§ What you should do
Below are the records; reproduce all of them exactly but without any images.
-- Data to examine follows --
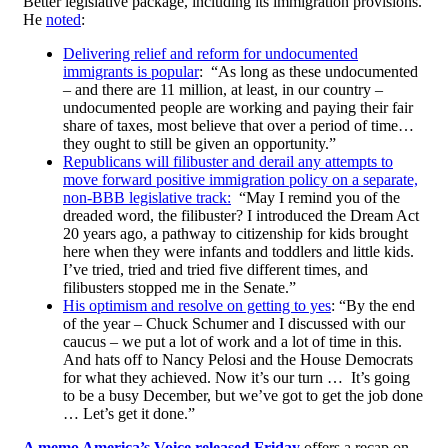
Better legislative package, including its immigration provisions.
He
noted
:
Delivering relief and reform for undocumented
immigrants is popular
: “As long as these undocumented
– and there are 11 million, at least, in our country –
undocumented people are working and paying their fair
share of taxes, most believe that over a period of time…
they ought to still be given an opportunity.”
Republicans will filibuster and derail any attempts to
move forward positive immigration policy on a separate,
non-BBB legislative track:
“May I remind you of the
dreaded word, the filibuster? I introduced the Dream Act
20 years ago, a pathway to citizenship for kids brought
here when they were infants and toddlers and little kids.
I’ve tried, tried and tried five different times, and
filibusters stopped me in the Senate.”
His optimism and resolve on getting to yes
: “By the end
of the year – Chuck Schumer and I discussed with our
caucus – we put a lot of work and a lot of time in this.
And hats off to Nancy Pelosi and the House Democrats
for what they achieved. Now it’s our turn … It’s going
to be a busy December, but we’ve got to get the job done
… Let’s get it done.”
A memo America’s Voice released Friday
offers a recap on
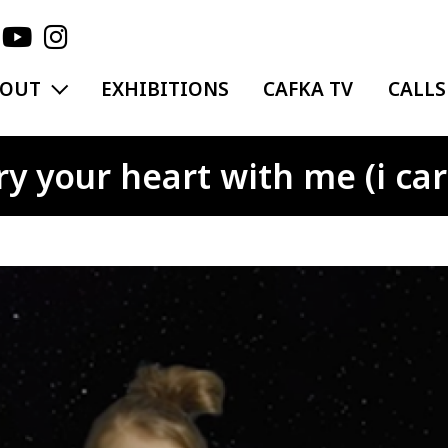
EXPAND MENU
BOUT
EXHIBITIONS
CAFKA TV
CALLS
 your heart with me (i carr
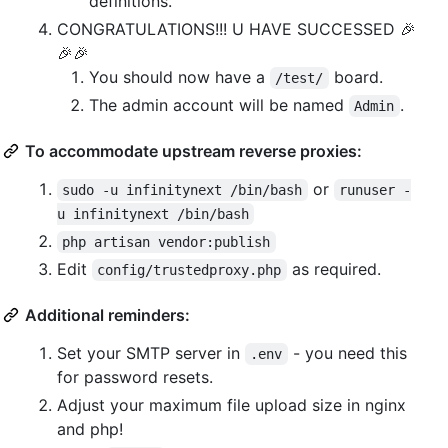
definitions.
CONGRATULATIONS!!! U HAVE SUCCESSED 🎉
🎉🎉
You should now have a
board.
/test/
The admin account will be named
.
Admin
To accommodate upstream reverse proxies:
or
sudo -u infinitynext /bin/bash
runuser -
u infinitynext /bin/bash
php artisan vendor:publish
Edit
as required.
config/trustedproxy.php
Additional reminders:
Set your SMTP server in
- you need this
.env
for password resets.
Adjust your maximum file upload size in nginx
and php!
-- Data to examine concluded --
§ Final answer
Better legislative package, including its immigration provisions.
He
noted
:
Delivering relief and reform for undocumented
immigrants is popular
: “As long as these undocumented
– and there are 11 million, at least, in our country –
undocumented people are working and paying their fair
share of taxes, most believe that over a period of time…
they ought to still be given an opportunity.”
Republicans will filibuster and derail any attempts to
move forward positive immigration policy on a separate,
non-BBB legislative track:
“May I remind you of the
dreaded word, the filibuster? I introduced the Dream Act
20 years ago, a pathway to citizenship for kids brought
here when they were infants and toddlers and little kids.
I’ve tried, tried and tried five different times, and
filibusters stopped me in the Senate.”
His optimism and resolve on getting to yes
: “By the end
of the year – Chuck Schumer and I discussed with our
caucus – we put a lot of work and a lot of time in this.
And hats off to Nancy Pelosi and the House Democrats
for what they achieved. Now it’s our turn … It’s going
to be a busy December, but we’ve got to get the job done
… Let’s get it done.”
A memo America’s Voice released Friday
offers a recap on
EXPAND MENU
BOUT
EXHIBITIONS
CAFKA TV
CALLS
 your heart with me (i carr
definitions.
CONGRATULATIONS!!! U HAVE SUCCESSED 🎉
🎉🎉
You should now have a
board.
/test/
The admin account will be named
.
Admin
To accommodate upstream reverse proxies:
or
sudo -u infinitynext /bin/bash
runuser -
u infinitynext /bin/bash
php artisan vendor:publish
Edit
as required.
config/trustedproxy.php
Additional reminders:
Set your SMTP server in
- you need this
.env
for password resets.
Adjust your maximum file upload size in nginx
and php!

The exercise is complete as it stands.